Bikes have never been legal in wilderness

  As a former wilderness manager for the feds, I’d like to speak to the issue of bikes in wilderness areas (HCN, 3/3/03: Get off and walk — wilderness is for wildlife).

Bicycles were never permitted in the National Wilderness Preservation System by the 1964 Wilderness Act or any subsequent designation legislation. It’s understandable, however, why there is some confusion on the issue.

On March 9, 1982, the Forest Service — under pressure from the nascent mountain bike community, I suspect — sent direction to wilderness managers to suspend the enforcement of the federal rule — 36 CFR 261.16(b) — which prohibits "possessing or using a hang glider or bicycle" in wilderness areas. "During the last CFR revisions we intended to remove ‘or bicycle’ but the change did not get effected," wrote Associate Deputy Chief J. B. Hilmon.

The "or bicycle" language was never removed, however.
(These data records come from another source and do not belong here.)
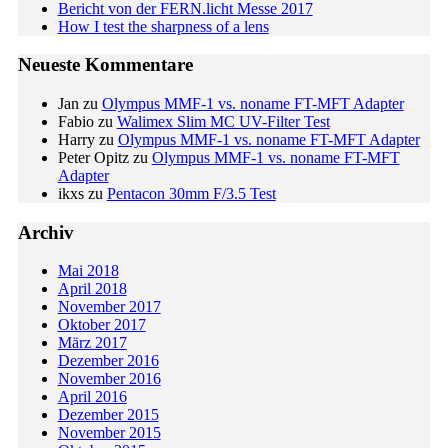
Bericht von der FERN.licht Messe 2017
How I test the sharpness of a lens
Neueste Kommentare
Jan
zu
Olympus MMF-1 vs. noname FT-MFT Adapter
Fabio
zu
Walimex Slim MC UV-Filter Test
Harry
zu
Olympus MMF-1 vs. noname FT-MFT Adapter
Peter Opitz
zu
Olympus MMF-1 vs. noname FT-MFT
Adapter
ikxs
zu
Pentacon 30mm F/3.5 Test
Archiv
Mai 2018
April 2018
November 2017
Oktober 2017
März 2017
Dezember 2016
November 2016
April 2016
Dezember 2015
November 2015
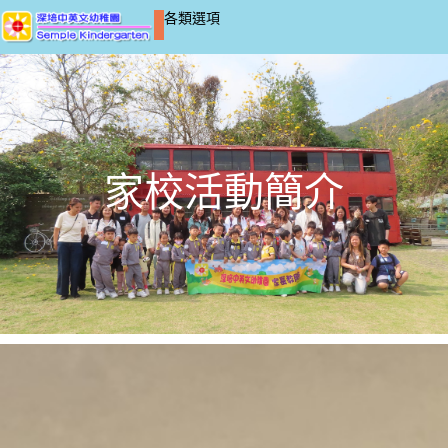
各類選項
家校活動簡介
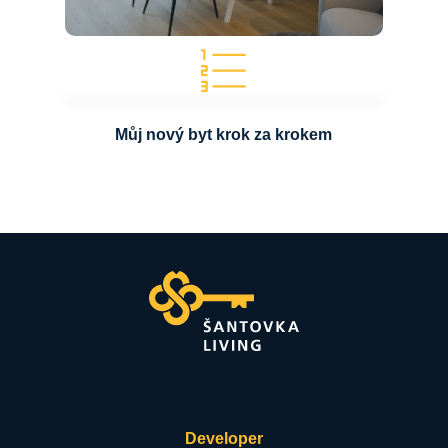
Můj nový byt krok za krokem
Developer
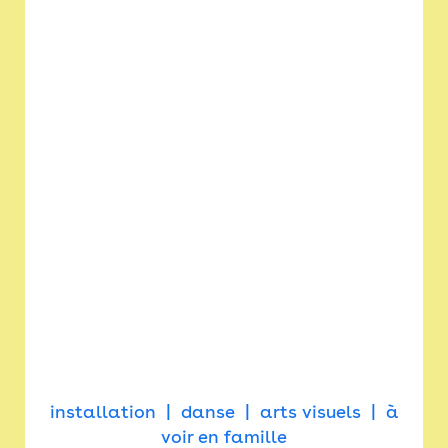
installation
danse
arts visuels
à
voir en famille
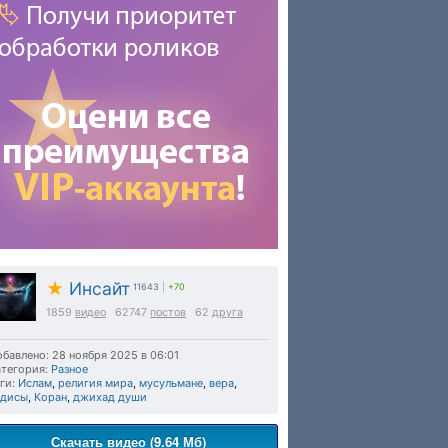
★
Инсайт
11643
|
+70
1859
видео
62747
постов
62
друга
бавлено: 28 ноября 2025 в 06:01
тегория:
Разное
ги:
Ислам
,
религия мира
,
мусульмане
,
вера
,
адисы
,
Коран
,
джихад души
Скачать видео (9.64 Мб)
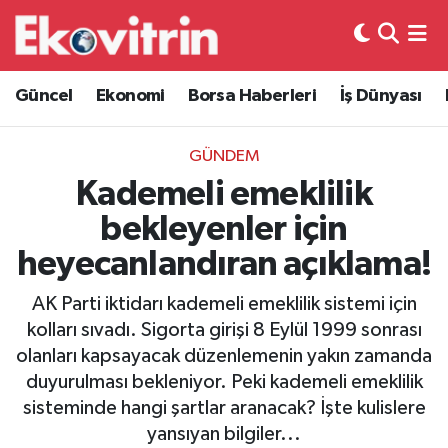
Güncel
Hava Durumu
Güncel
Ekonomi
Borsa Haberleri
İş Dünyası
Ekonomi
Trafik Durumu
GÜNDEM
Borsa Haberleri
Süper Lig Puan Durumu ve Fikstür
Kademeli emeklilik
bekleyenler için
İş Dünyası
Tüm Manşetler
heyecanlandıran açıklama!
Lojistik
Son Dakika Haberleri
AK Parti iktidarı kademeli emeklilik sistemi için
kolları sıvadı. Sigorta girişi 8 Eylül 1999 sonrası
Otovitrin
Haber Arşivi
olanları kapsayacak düzenlemenin yakın zamanda
duyurulması bekleniyor. Peki kademeli emeklilik
Asayiş
sisteminde hangi şartlar aranacak? İşte kulislere
yansıyan bilgiler...
Magazin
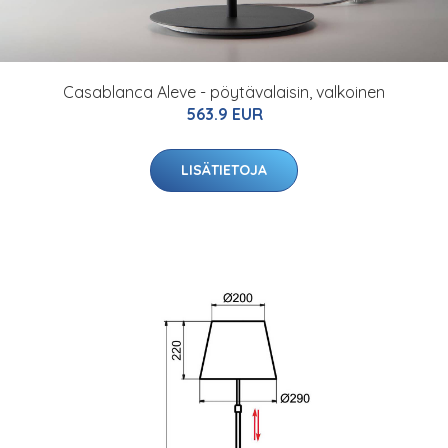
Casablanca Aleve - pöytävalaisin, valkoinen
563.9 EUR
LISÄTIETOJA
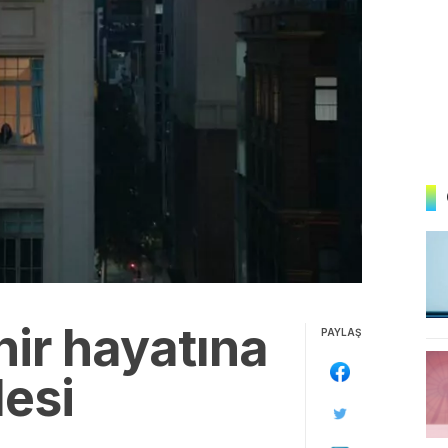
ir hayatına
PAYLAŞ
esi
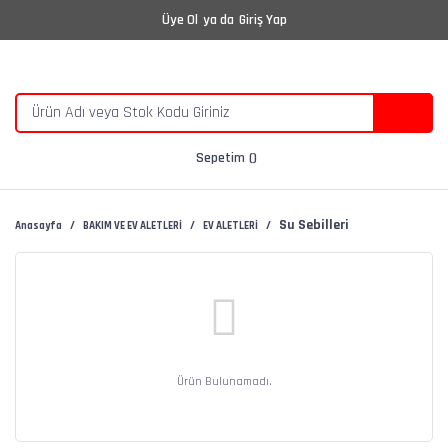
Üye Ol
ya da
Giriş Yap
Sepetim
Su Sebilleri
Anasayfa
BAKIM VE EV ALETLERİ
EV ALETLERİ
Ürün Bulunamadı.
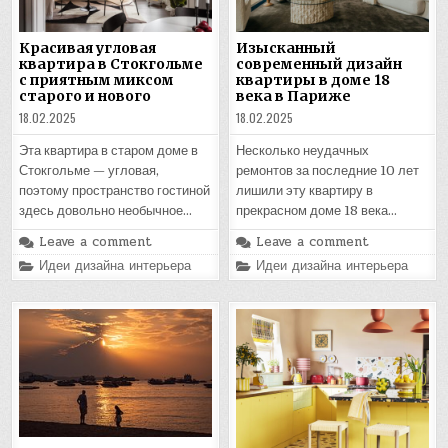
Красивая угловая
Изысканный
квартира в Стокгольме
современный дизайн
с приятным миксом
квартиры в доме 18
старого и нового
века в Париже
18.02.2025
18.02.2025
Эта квартира в старом доме в
Несколько неудачных
Стокгольме — угловая,
ремонтов за последние 10 лет
поэтому пространство гостиной
лишили эту квартиру в
здесь довольно необычное…
прекрасном доме 18 века…
Leave a comment
Leave a comment
Posted
Posted
Идеи дизайна интерьера
Идеи дизайна интерьера
in
in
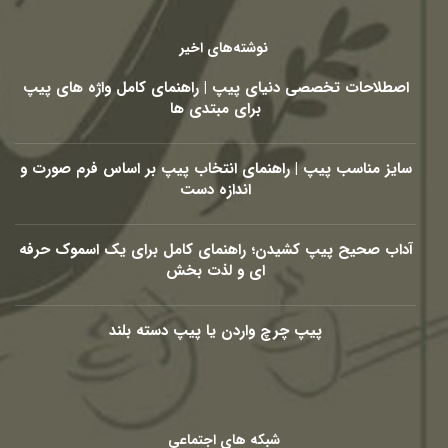
نوشته‌های اخیر
اصطلاحات تخصصی دنیای پیپ | راهنمای کامل واژه های پیپ
برای مبتدی ها
سایز مناسب پیپ | راهنمای انتخاب پیپ بر اساس فرم صورت و
اندازه دست
آداب صحیح پیپ کشیدن؛ راهنمای کامل برای یک اسموک حرفه
ای و لذت بخش
پیپ چرچ واردن یا پیپ دسته بلند
شبکه های اجتماعی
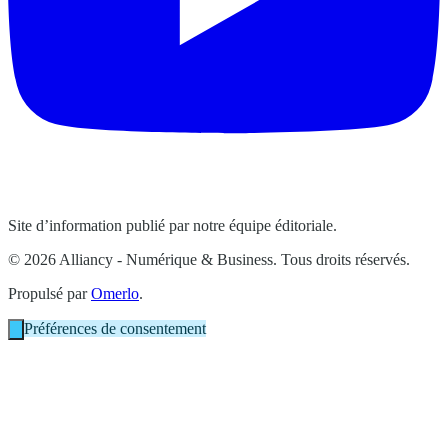
Site d’information publié par notre équipe éditoriale.
© 2026 Alliancy - Numérique & Business. Tous droits réservés.
Propulsé par
Omerlo
.
Préférences de consentement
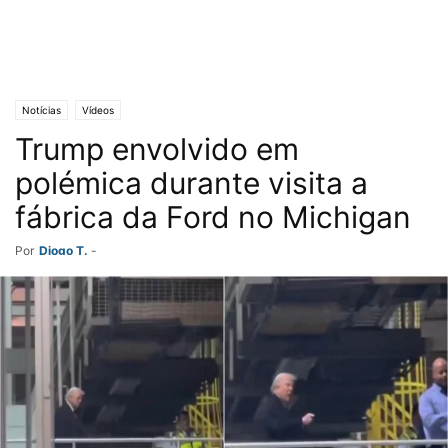
Notícias
Vídeos
Trump envolvido em
polémica durante visita a
fábrica da Ford no Michigan
Por
Diogo T.
-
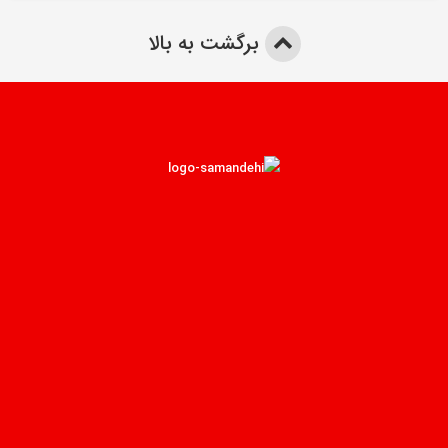
برگشت به بالا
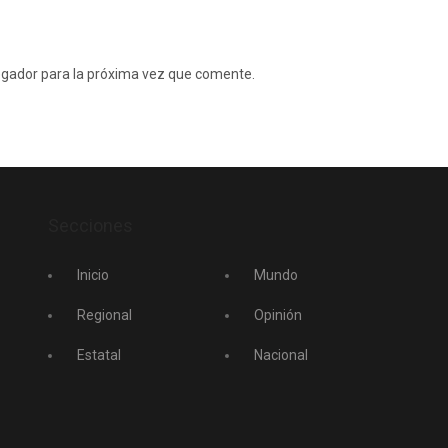
egador para la próxima vez que comente.
Secciones
Inicio
Mundo
Regional
Opinión
Estatal
Nacional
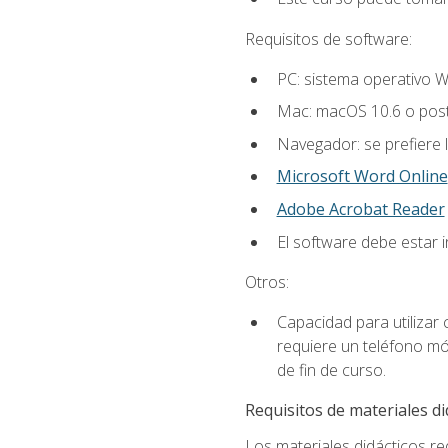
Requisitos de software:
PC: sistema operativo W
Mac: macOS 10.6 o post
Navegador: se prefiere 
Microsoft Word Online
Adobe Acrobat Reader
El software debe estar 
Otros:
Capacidad para utilizar
requiere un teléfono móv
de fin de curso.
Requisitos de materiales di
Los materiales didácticos req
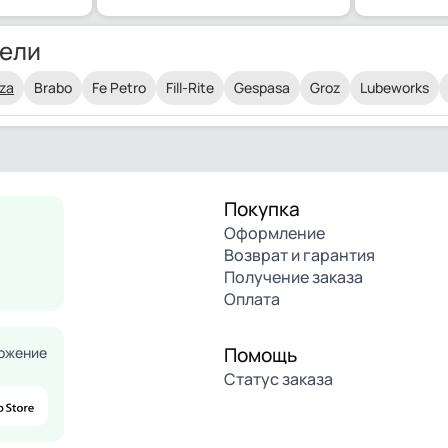
ели
za
Brabo
Fe Petro
Fill-Rite
Gespasa
Groz
Lubeworks
Покупка
Оформление
Возврат и гарантия
Получение заказа
Оплата
Помощь
ожение
Статус заказа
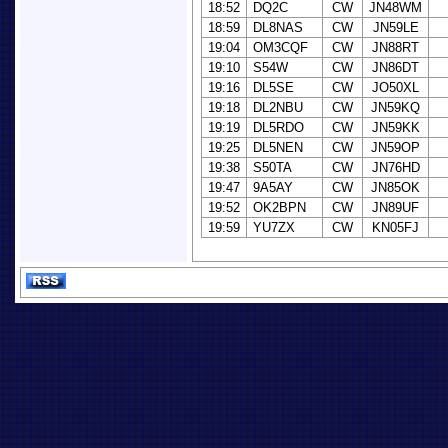
18:52
DQ2C
CW
JN48WM
18:59
DL8NAS
CW
JN59LE
19:04
OM3CQF
CW
JN88RT
19:10
S54W
CW
JN86DT
19:16
DL5SE
CW
JO50XL
19:18
DL2NBU
CW
JN59KQ
19:19
DL5RDO
CW
JN59KK
19:25
DL5NEN
CW
JN59OP
19:38
S50TA
CW
JN76HD
19:47
9A5AY
CW
JN85OK
19:52
OK2BPN
CW
JN89UF
19:59
YU7ZX
CW
KN05FJ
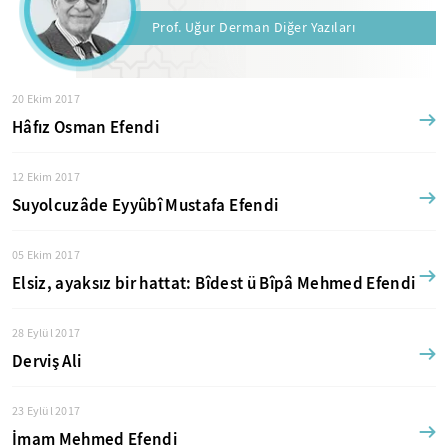
Prof. Uğur Derman Diğer Yazıları
20 Ekim 2017
Hâfız Osman Efendi
12 Ekim 2017
Suyolcuzâde Eyyûbî Mustafa Efendi
05 Ekim 2017
Elsiz, ayaksız bir hattat: Bîdest ü Bîpâ Mehmed Efendi
28 Eylül 2017
Derviş Ali
23 Eylül 2017
İmam Mehmed Efendi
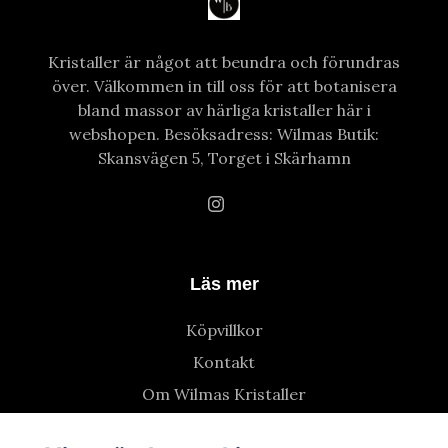
Kristaller är något att beundra och förundras
över. Välkommen in till oss för att botanisera
bland massor av härliga kristaller här i
webshopen. Besöksadress: Wilmas Butik:
Skansvägen 5, Torget i Skärhamn
Läs mer
Köpvillkor
Kontakt
Om Wilmas Kristaller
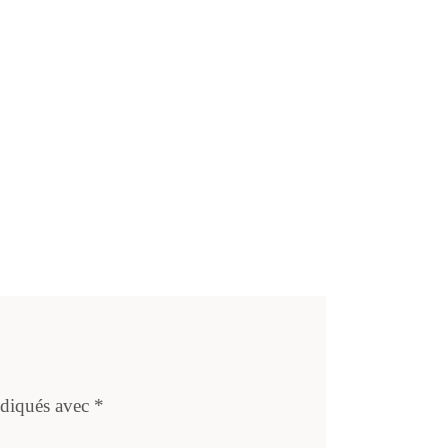
ndiqués avec
*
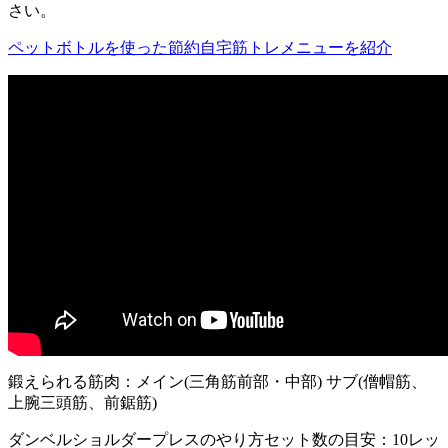
さい。
ペットボトルを使った節約自宅筋トレメニューを紹介
鍛えられる筋肉：メイン(三角筋前部・中部) サブ(僧帽筋、
上腕三頭筋、前鋸筋)
ダンベルショルダープレスのやり方
セット数の目安：10レッ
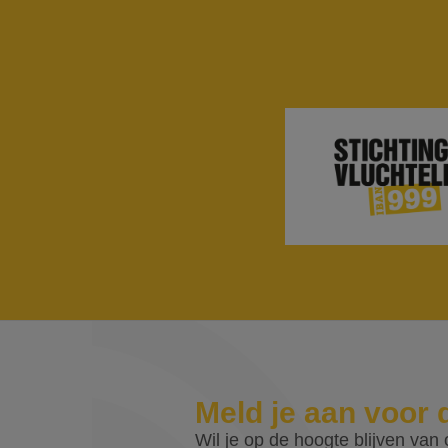
Meld je aan voor 
Wil je op de hoogte blijven van o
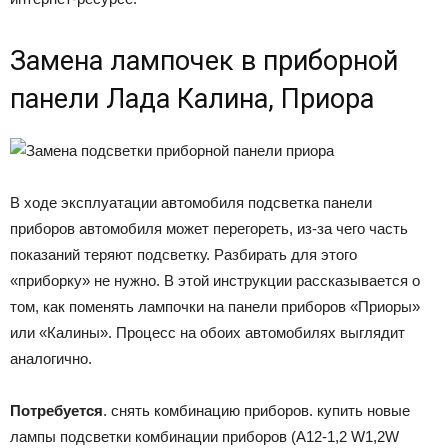
Замена лампочек в приборной
панели Лада Калина, Приора
В ходе эксплуатации автомобиля подсветка панели
приборов автомобиля может перегореть, из-за чего часть
показаний теряют подсветку. Разбирать для этого
«приборку» не нужно. В этой инструкции рассказывается о
том, как поменять лампочки на панели приборов «Приоры»
или «Калины». Процесс на обоих автомобилях выглядит
аналогично.
Потребуется
. снять комбинацию приборов. купить новые
лампы подсветки комбинации приборов (А12-1,2 W1,2W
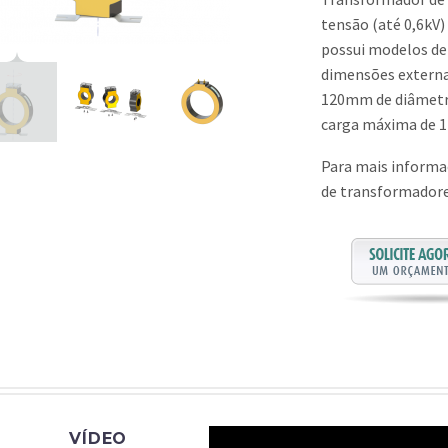
tensão (até 0,6kV)
possui modelos de 
dimensões externa
120mm de diâmetro
carga máxima de 1
Para mais informaç
de transformadore
VÍDEO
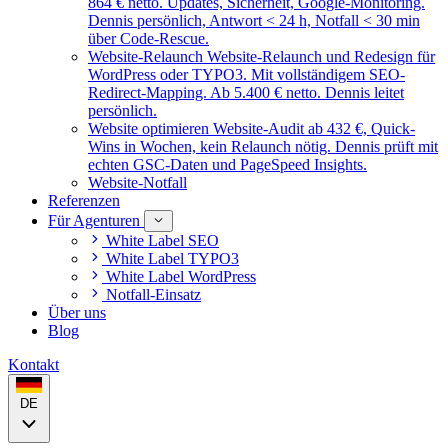
864 € netto. Updates, Sicherheit, Google-Monitoring.
Dennis persönlich, Antwort < 24 h, Notfall < 30 min
über Code-Rescue.
Website-Relaunch
Website-Relaunch und Redesign für
WordPress oder TYPO3. Mit vollständigem SEO-
Redirect-Mapping. Ab 5.400 € netto. Dennis leitet
persönlich.
Website optimieren
Website-Audit ab 432 €, Quick-
Wins in Wochen, kein Relaunch nötig. Dennis prüft mit
echten GSC-Daten und PageSpeed Insights.
Website-Notfall
Referenzen
Für Agenturen
White Label SEO
White Label TYPO3
White Label WordPress
Notfall-Einsatz
Über uns
Blog
Kontakt
DE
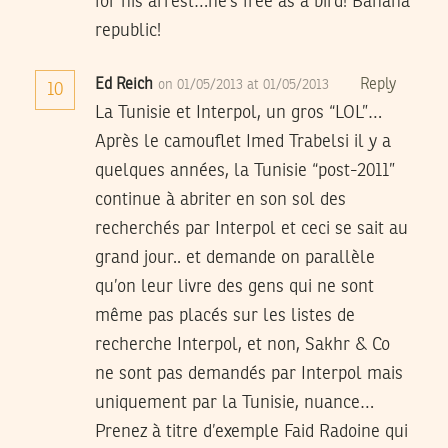
for his arrest…he’s free as a bird! Banana
republic!
Ed Reich
Reply
on 01/05/2013 at 01/05/2013
10
La Tunisie et Interpol, un gros “LOL”…
Après le camouflet Imed Trabelsi il y a
quelques années, la Tunisie “post-2011”
continue à abriter en son sol des
recherchés par Interpol et ceci se sait au
grand jour.. et demande on parallèle
qu’on leur livre des gens qui ne sont
même pas placés sur les listes de
recherche Interpol, et non, Sakhr & Co
ne sont pas demandés par Interpol mais
uniquement par la Tunisie, nuance…
Prenez à titre d’exemple Faid Radoine qui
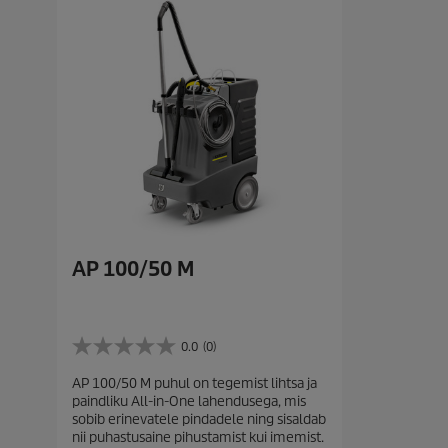
AP 100/50 M
0.0
(0)
0
.
AP 100/50 M puhul on tegemist lihtsa ja
0
paindliku All-in-One lahendusega, mis
/
sobib erinevatele pindadele ning sisaldab
5
nii puhastusaine pihustamist kui imemist.
t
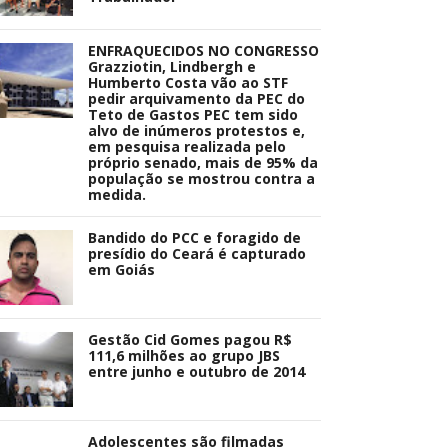
ENFRAQUECIDOS NO CONGRESSO
Grazziotin, Lindbergh e
Humberto Costa vão ao STF
pedir arquivamento da PEC do
Teto de Gastos PEC tem sido
alvo de inúmeros protestos e,
em pesquisa realizada pelo
próprio senado, mais de 95% da
população se mostrou contra a
medida.
Bandido do PCC e foragido de
presídio do Ceará é capturado
em Goiás
Gestão Cid Gomes pagou R$
111,6 milhões ao grupo JBS
entre junho e outubro de 2014
Adolescentes são filmadas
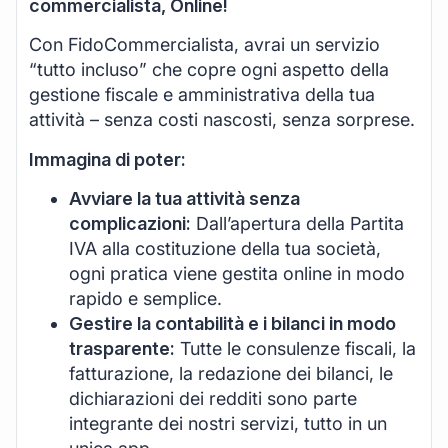
commercialista, Online!
Con FidoCommercialista, avrai un servizio
“tutto incluso” che copre ogni aspetto della
gestione fiscale e amministrativa della tua
attività – senza costi nascosti, senza sorprese.
Immagina di poter:
Avviare la tua attività senza
complicazioni:
Dall’apertura della Partita
IVA alla costituzione della tua società,
ogni pratica viene gestita online in modo
rapido e semplice.
Gestire la contabilità e i bilanci in modo
trasparente:
Tutte le consulenze fiscali, la
fatturazione, la redazione dei bilanci, le
dichiarazioni dei redditi sono parte
integrante dei nostri servizi, tutto in un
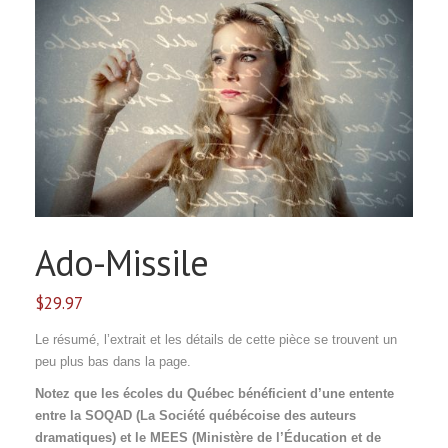
Ado-Missile
$
29.97
Le résumé, l’extrait et les détails de cette pièce se trouvent un
peu plus bas dans la page.
Notez que les écoles du Québec bénéficient d’une entente
entre la SOQAD (La Société québécoise des auteurs
dramatiques) et le MEES (Ministère de l’Éducation et de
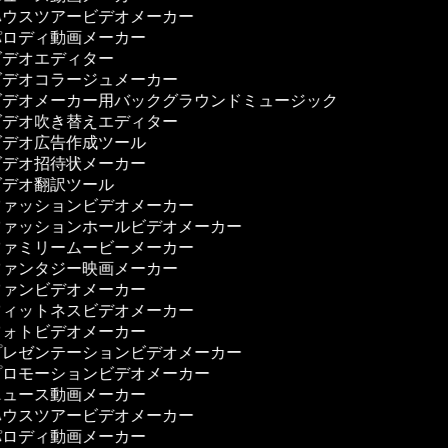
ウスツアービデオメーカー
ロディ動画メーカー
デオエディター
デオコラージュメーカー
デオメーカー用バックグラウンドミュージック
デオ吹き替えエディター
デオ広告作成ツール
デオ招待状メーカー
デオ翻訳ツール
ァッションビデオメーカー
ァッションホールビデオメーカー
ァミリームービーメーカー
ァンタジー映画メーカー
ァンビデオメーカー
ィットネスビデオメーカー
ォトビデオメーカー
レゼンテーションビデオメーカー
ロモーションビデオメーカー
ュース動画メーカー
ウスツアービデオメーカー
ロディ動画メーカー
On the 17th of February, 1984, Hilmon again wrote to Wilderness Managers: "After careful examination of the Wilderness Act and its legislative history, we are certain that Congress intended that bicycles be excluded from wilderness.

"Section 4(c) of the Wilderness Act, (Public Law 88-577), states, ‘There shall be no temporary road, no use of motor vehicles, motorized equipment or motorboats, no landing of aircraft, no other form of mechanical transport, and no structure or installation within any such area.’ … The legislative history of the Act indicates Congress intended that travel within these special areas be by primitive means, i.e., foot, horse, or canoe, except when otherwise permitted by specific legislation. Based on the law, bicycles have always been prohibited in National Forest Wilderness units."

Hopefully, this will end this particular bit of mythology on the part of my mountain-biking buddies.